What this task involves> Say how many lines of the records include the string "nominations". Nothing else belongs in the answer.

*** Opening Stored data ***

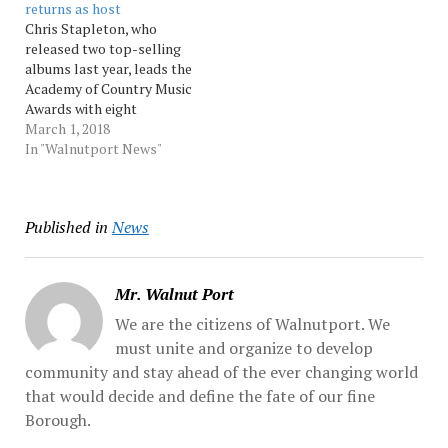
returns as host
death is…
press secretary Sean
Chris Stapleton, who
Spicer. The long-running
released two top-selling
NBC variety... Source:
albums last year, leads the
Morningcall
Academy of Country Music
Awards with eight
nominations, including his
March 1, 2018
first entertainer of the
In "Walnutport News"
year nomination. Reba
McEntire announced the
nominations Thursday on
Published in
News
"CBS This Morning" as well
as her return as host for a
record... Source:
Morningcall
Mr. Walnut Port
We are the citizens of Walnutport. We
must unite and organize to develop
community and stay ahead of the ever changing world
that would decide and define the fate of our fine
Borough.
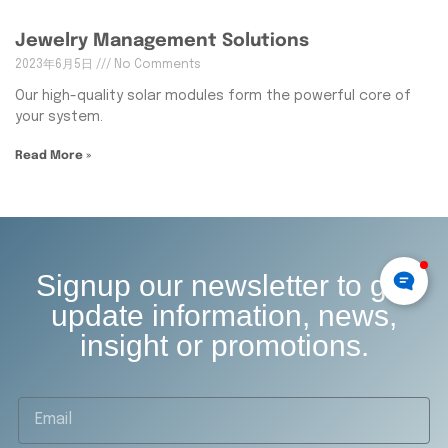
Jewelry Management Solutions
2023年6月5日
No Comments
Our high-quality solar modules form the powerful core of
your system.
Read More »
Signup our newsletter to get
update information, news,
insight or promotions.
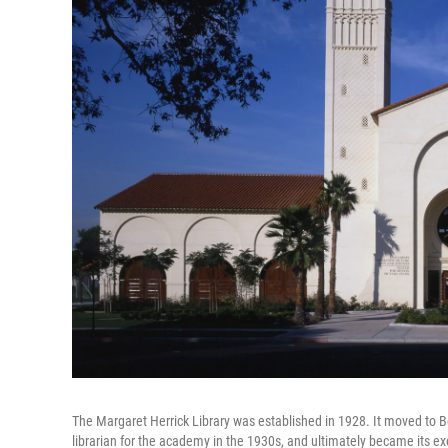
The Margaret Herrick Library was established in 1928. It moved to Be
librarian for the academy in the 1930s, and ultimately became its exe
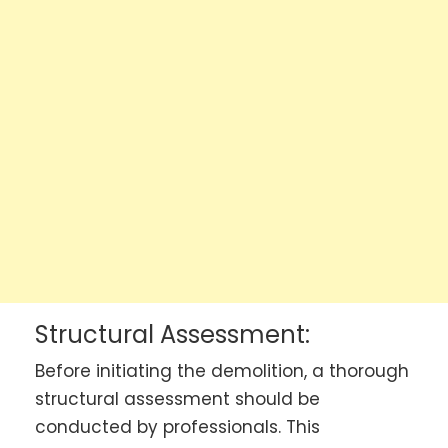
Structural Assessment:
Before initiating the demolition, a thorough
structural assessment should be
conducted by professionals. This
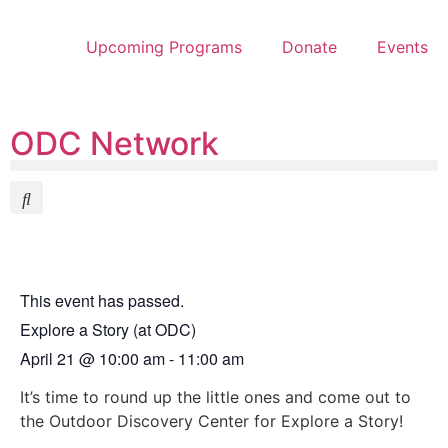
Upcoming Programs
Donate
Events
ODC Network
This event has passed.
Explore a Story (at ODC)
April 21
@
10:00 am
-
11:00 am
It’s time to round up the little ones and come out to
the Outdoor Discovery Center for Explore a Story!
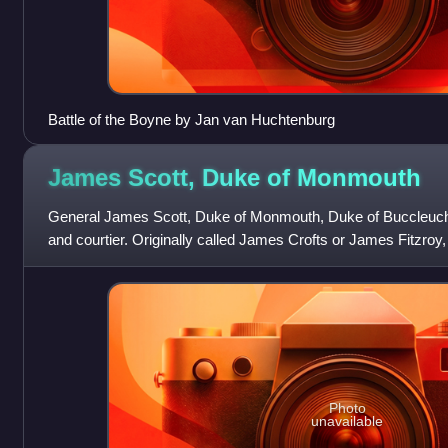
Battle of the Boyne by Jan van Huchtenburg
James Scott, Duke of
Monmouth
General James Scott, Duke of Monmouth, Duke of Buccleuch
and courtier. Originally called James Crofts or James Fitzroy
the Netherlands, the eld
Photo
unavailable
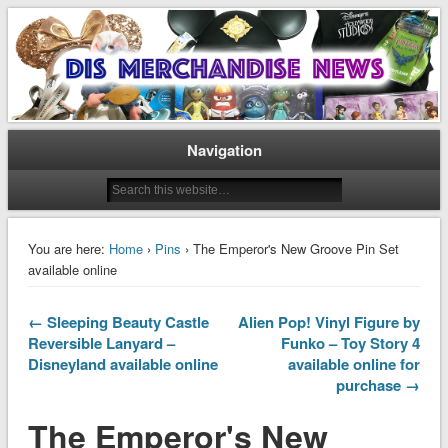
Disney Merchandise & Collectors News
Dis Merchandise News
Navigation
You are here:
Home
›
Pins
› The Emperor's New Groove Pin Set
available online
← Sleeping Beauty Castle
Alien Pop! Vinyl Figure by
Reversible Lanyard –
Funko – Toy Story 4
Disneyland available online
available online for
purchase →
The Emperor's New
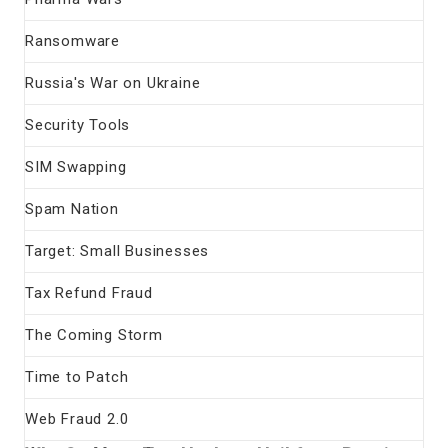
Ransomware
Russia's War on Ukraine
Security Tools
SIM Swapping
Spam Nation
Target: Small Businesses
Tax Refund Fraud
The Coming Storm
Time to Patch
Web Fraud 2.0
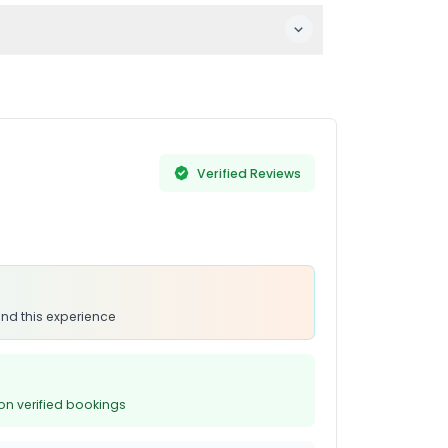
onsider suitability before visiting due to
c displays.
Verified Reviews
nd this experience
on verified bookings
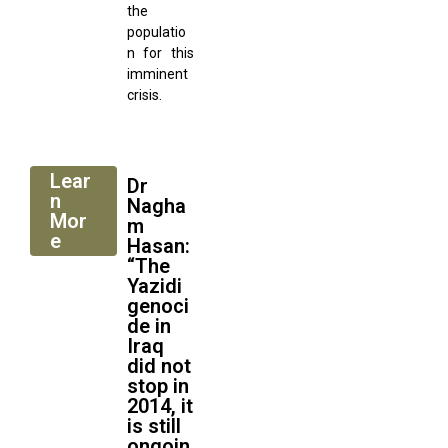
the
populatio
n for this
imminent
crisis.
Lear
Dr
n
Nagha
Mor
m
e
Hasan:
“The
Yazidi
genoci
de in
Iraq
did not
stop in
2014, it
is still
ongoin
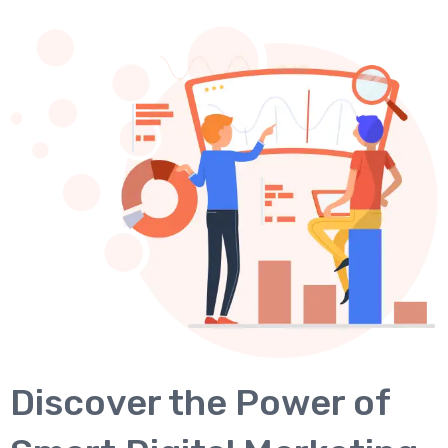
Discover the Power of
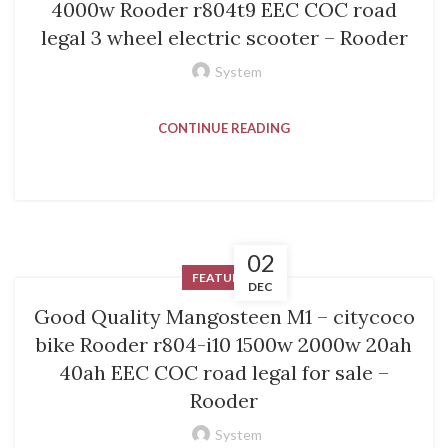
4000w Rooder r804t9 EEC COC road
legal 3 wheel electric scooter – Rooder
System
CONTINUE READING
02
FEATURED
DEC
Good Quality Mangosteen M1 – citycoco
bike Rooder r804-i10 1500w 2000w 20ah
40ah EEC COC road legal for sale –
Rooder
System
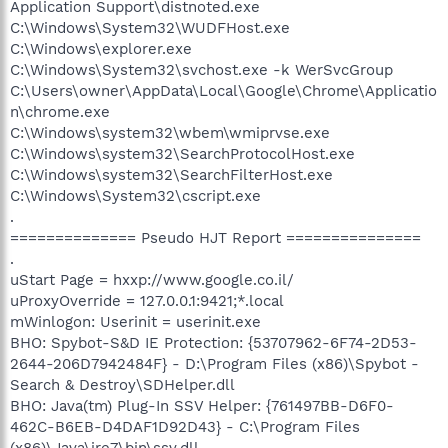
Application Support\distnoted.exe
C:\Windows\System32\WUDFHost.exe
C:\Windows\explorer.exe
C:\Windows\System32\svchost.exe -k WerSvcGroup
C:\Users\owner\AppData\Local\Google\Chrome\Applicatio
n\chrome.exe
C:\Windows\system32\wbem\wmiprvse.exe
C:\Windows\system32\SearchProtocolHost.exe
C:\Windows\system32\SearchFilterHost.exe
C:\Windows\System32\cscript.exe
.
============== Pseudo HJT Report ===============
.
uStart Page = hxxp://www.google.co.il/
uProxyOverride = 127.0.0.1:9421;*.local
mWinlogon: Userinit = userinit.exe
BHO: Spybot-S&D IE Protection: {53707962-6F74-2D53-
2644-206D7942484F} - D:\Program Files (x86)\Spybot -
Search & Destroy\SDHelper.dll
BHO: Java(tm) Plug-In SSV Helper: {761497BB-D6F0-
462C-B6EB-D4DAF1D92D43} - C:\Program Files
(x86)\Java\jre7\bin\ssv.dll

*** Closing Stored data ***
*** Opening Stored data ***

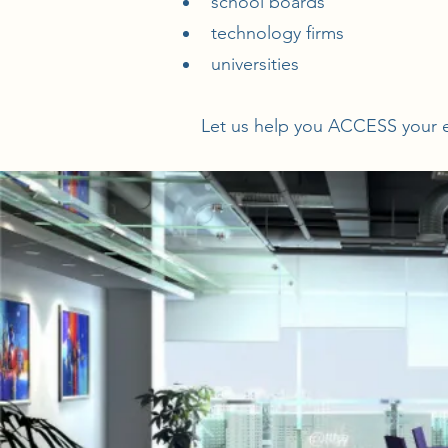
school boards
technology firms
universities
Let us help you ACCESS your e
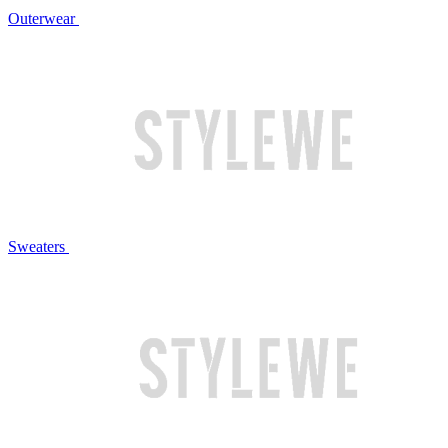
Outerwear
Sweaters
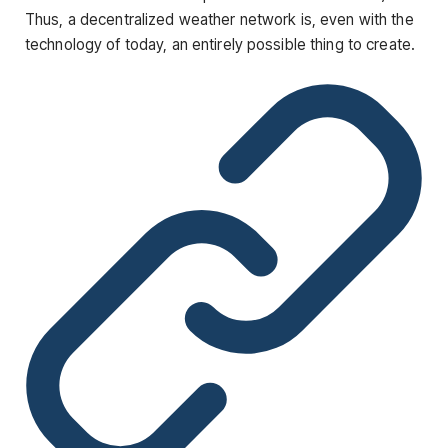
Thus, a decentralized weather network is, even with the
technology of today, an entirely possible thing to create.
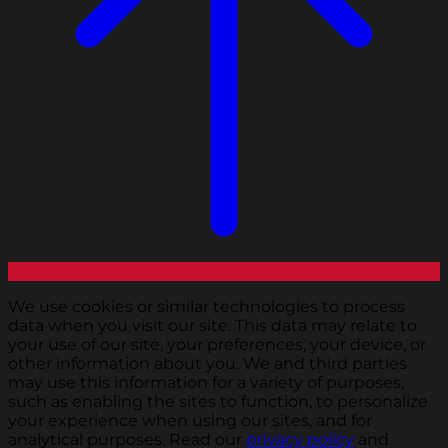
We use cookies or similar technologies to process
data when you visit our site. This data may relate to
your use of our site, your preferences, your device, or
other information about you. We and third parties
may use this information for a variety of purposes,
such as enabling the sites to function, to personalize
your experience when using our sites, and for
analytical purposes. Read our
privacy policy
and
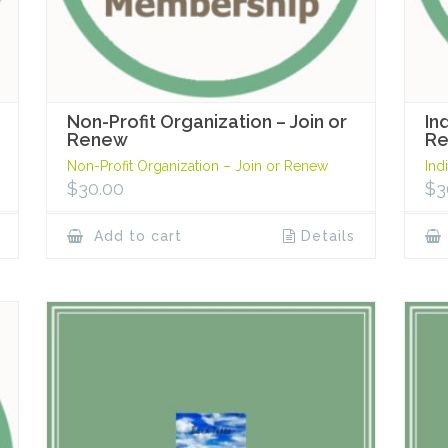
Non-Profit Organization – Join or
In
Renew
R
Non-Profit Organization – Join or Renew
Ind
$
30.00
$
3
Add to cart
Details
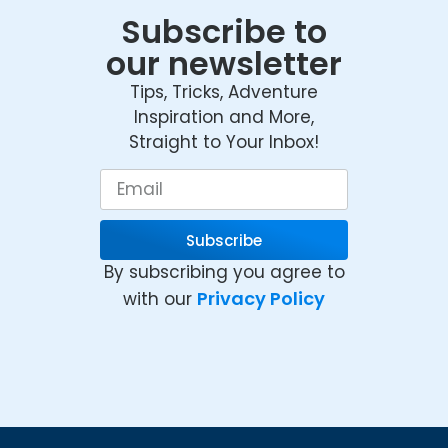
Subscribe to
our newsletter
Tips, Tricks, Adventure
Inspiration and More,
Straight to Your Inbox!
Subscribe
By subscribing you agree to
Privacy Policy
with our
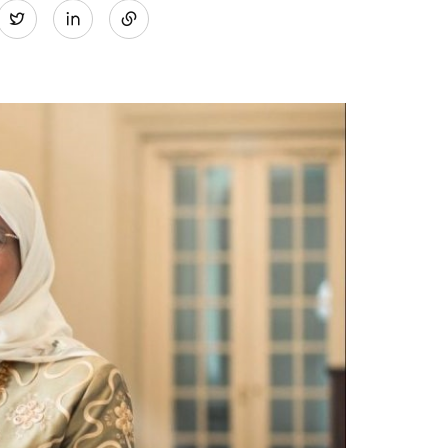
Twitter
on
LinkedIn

*** Closing Stored data ***
*** Opening Stored data ***

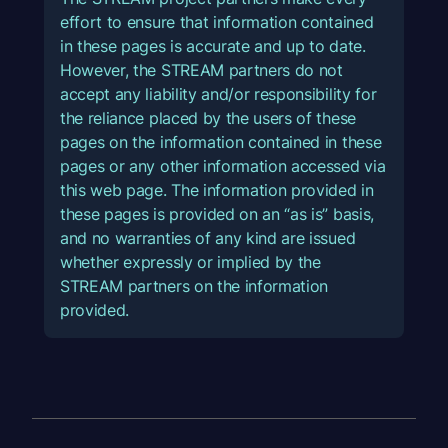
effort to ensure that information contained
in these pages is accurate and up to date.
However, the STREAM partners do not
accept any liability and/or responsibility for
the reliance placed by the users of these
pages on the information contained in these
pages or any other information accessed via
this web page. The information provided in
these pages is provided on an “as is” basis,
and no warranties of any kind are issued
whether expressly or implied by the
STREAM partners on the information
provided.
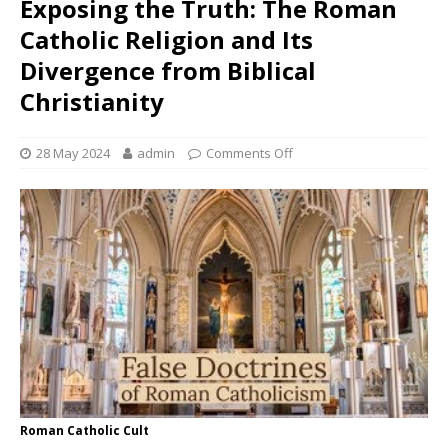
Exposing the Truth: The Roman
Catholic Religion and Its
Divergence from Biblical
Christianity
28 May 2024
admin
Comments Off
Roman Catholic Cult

*** Closing Stored data ***

Task output> 2